Items from a data source:
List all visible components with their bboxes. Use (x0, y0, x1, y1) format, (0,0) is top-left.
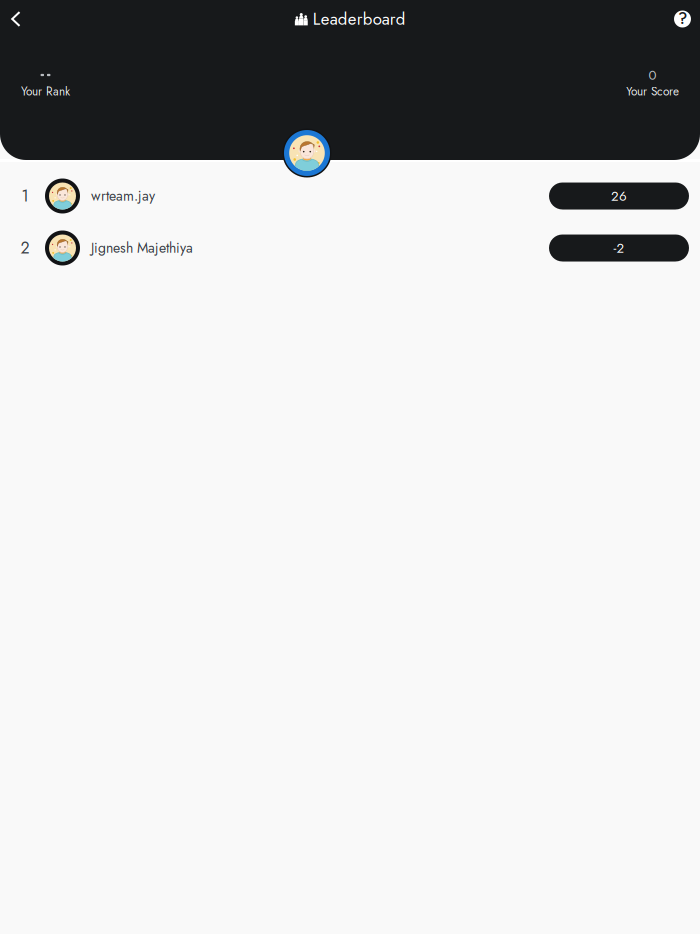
button[interactable]: Help (674, 0, 700, 38)
button[interactable]: 1 (0, 170, 700, 222)
staticText: Your Rank (21, 83, 70, 100)
staticText: 2 (20, 236, 30, 260)
staticText: -2 (614, 238, 624, 258)
staticText: ? (678, 7, 687, 30)
staticText: Your Score (626, 83, 679, 100)
staticText: Leaderboard (313, 7, 406, 31)
staticText: Jignesh Majethiya (91, 238, 193, 258)
staticText: 26 (611, 186, 627, 206)
button[interactable]: 2 (0, 222, 700, 274)
staticText: 0 (648, 65, 656, 85)
button[interactable]: Back (0, 0, 34, 38)
staticText: wrteam.jay (91, 186, 155, 206)
staticText: 1 (22, 184, 28, 208)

> **INSTRUCTIONS FOR THE TASK**
Where an entry holds a picture, leave the picture out and output the rest exactly.

> **TASK RESPONSE**
List all visible components with their bboxes. Use (x0, y0, x1, y1) format, (0,0) is top-left.
button[interactable]: Help (674, 0, 700, 38)
button[interactable]: 1 (0, 170, 700, 222)
staticText: Your Rank (21, 83, 70, 100)
staticText: 2 (20, 236, 30, 260)
staticText: -2 (614, 238, 624, 258)
staticText: ? (678, 7, 687, 30)
staticText: Your Score (626, 83, 679, 100)
staticText: Leaderboard (313, 7, 406, 31)
staticText: Jignesh Majethiya (91, 238, 193, 258)
staticText: 26 (611, 186, 627, 206)
button[interactable]: 2 (0, 222, 700, 274)
staticText: 0 (648, 65, 656, 85)
button[interactable]: Back (0, 0, 34, 38)
staticText: wrteam.jay (91, 186, 155, 206)
staticText: 1 (22, 184, 28, 208)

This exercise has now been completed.